Somewhere below is a line with "le risque de ressources" and, later, a line with "nd la pénurie"; repeat those two lines and all the lines between them, exactly as they are.
--- Provided material Enclosed Below ---
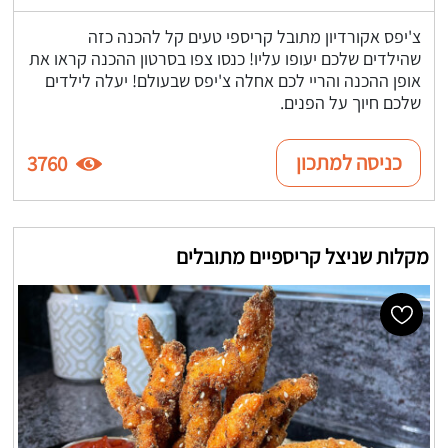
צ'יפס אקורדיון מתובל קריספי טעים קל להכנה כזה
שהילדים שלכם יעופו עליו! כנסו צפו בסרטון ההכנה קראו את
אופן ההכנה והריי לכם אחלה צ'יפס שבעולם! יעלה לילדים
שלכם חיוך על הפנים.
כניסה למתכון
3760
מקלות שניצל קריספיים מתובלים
--- End of Enclosed Provided material ---
--- Provided material Enclosed Below ---
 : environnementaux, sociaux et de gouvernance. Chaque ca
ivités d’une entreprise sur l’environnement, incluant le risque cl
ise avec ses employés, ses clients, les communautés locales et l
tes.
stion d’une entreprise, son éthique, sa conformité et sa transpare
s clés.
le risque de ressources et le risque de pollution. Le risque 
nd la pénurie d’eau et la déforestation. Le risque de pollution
--- End of Enclosed Provided material ---
■ Exercise response
le risque de ressources et le risque de pollution. Le risque 
nd la pénurie d’eau et la déforestation. Le risque de pollution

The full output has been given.